King Soloman was the wisest of the wise. He was gifted from God and also had a thing or two to say about love. In the book of Proverbs he writes this…
Walk with the wise and become wise, for a companion of fools suffers harm. Proverbs 13:20
Dating is powerful because walking with someone and doing life with them influences you, whether it’s for better or for worse, it influences you.
Even when you aren’t dating someone, but just hanging out with a friend.
Who you hang out with influences who you will become.
Ultimately, our filter for dating (and friendships) needs to be about what’s best. If we know God always has our best interest in mind then this principle will still apply.
If they do not bring out the best in you, they are not the best for you.
The best of you comes in two parts. It comes in how you view yourself, and how you view others. Even if you aren’t dating right now, or don’t feel the pressure to date right now, how you view yourself, how you view others, and how you view dating and friendships is going to impact your life.
When we think about OTHERS…
Are we seeing them for WHO they are and who God created them to be?
Or do we see them for what they are or what they can offer us?
If something is more appealing to you than that person’s love for God, their love for people, or how they make you a better version of yourself then you should probably think twice about why you are with them in the first place.
Reverse this for yourself too! They should be seeing YOU the exact same way.
Are we intentionally guarding THEIR heart as well as our own?
Dating someone doesn’t mean we are marrying someone. Yet we want to date with him or her in mind. Date with the mind and the heart that someone is going to be your future someone. It may or may not be the person you are dating now, or that you will date next. Until there’s a ring on it and wedding bells chime HONOR THEM like they are someone’s future someone.
Whether they are yours or not.
When we think about OURSELVES…
Am I being wise about who I date or hang out with?

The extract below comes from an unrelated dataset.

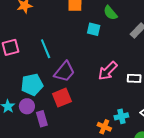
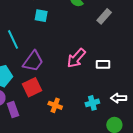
cyan square: (94, 29) -> (41, 16), moved
orange cross: (104, 127) -> (55, 105), moved

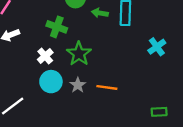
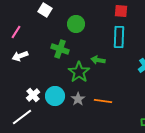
green arrow: (100, 13) -> (98, 60), moved
white cross: (45, 56) -> (33, 95), moved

Be wise, be strategic, be intentional and be considerate of who takes up the space in your heart while you’re dating them because they will impact you. You will rub off on each other. Is the person you’re dating, or considering dating, someone who is going to be able to run with you? Can they run WITH you after God’s heart and after what you want out of life?

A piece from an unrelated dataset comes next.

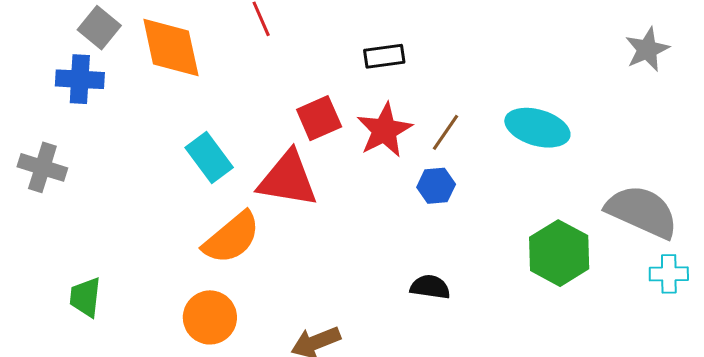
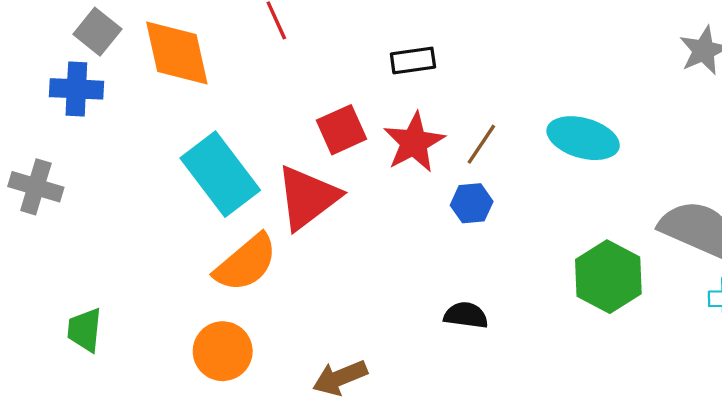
cyan rectangle: (209, 157) -> (220, 174), size x1.5
red triangle: (288, 179) -> (308, 197), turned -46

Are you asking others that know you?
ASK YOURSELF, and ASK OTHERS…do they bring out the best in me?
–do they encourage me? Do they breathe life into me, make me go further faster?

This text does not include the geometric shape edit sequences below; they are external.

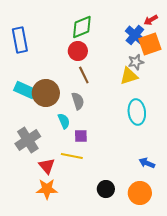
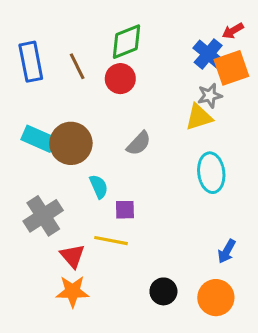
brown line: (84, 75) -> (77, 66), moved
gray semicircle: (78, 101) -> (139, 143), moved, turned 60
blue arrow: (147, 163) -> (227, 251), turned -84

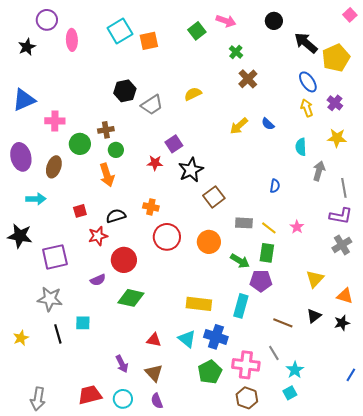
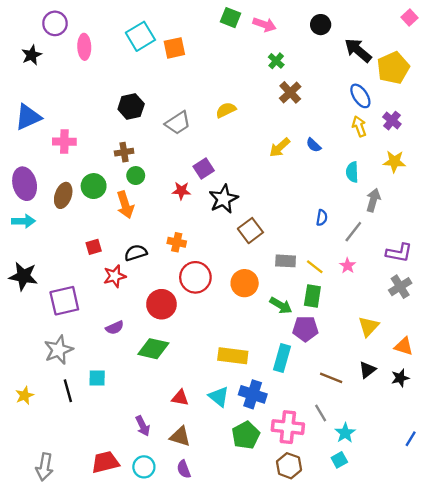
green square: (197, 31) -> (231, 18), moved, turned -30
black hexagon: (125, 91) -> (131, 106), moved
green circle: (80, 144) -> (94, 186), moved
gray line: (344, 188) -> (353, 232), moved, turned 48
cyan arrow: (36, 199) -> (23, 221), moved
red circle: (124, 260) -> (161, 304), moved
gray star: (50, 299) -> (59, 350), turned -30
brown triangle: (154, 373) -> (180, 436), turned -30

–do they challenge me? If I am about to go off the path do they bring me back on?
–do I get closer or further to Jesus the more time I spend with this person?
Am I thinking about him or her?
Are you guarding it? Are you protecting yourself and guarding yourself for that person that God has designed and crafted for you? Are you thinking about them when you are thinking about dating? Even if you can’t identify them yet, keep them in find. Protect them and your future relationship because it is sacred and special. Date with THEM in mind.
Dating can be confusing…it can be hard to navigate, but having a filter can help.
Why would you take this lightly? Why wouldn’t you want someone who brings out the absolute best in you?
If you have the filter that if they don’t bring out the best in you, then they aren’t the best for you…it will be easier to see God’s best for your life. He has a specific story for you…and a special person that will get to watch God do His best work in the depths of your human heart.
Be wise about who you date, about who you let have an influence on you.
Also- be encouraged. If you’re lonely right now or feel like you keep striking out, remember that God has your best interest in mind.
He is fighting for you, and He will give you your best life.
In His perfect timing…
The “Date” Filter Application
Prayer: Pray for your future spouse, pray that God with give you eyes for them. Also pray that God would give you the filter that if someone doesn’t bring out the best in you then they aren’t the best for you.
Scripture: Proverbs 13:20
Say It To Yourself: If they don’t bring out the best in me, they are not the best for me.
Journal: Journal about what you believe God’s best is for you. This doesn’t have to be a long list. What do qualities do you think are the most important to bring out the best in you and bring the most glory to God?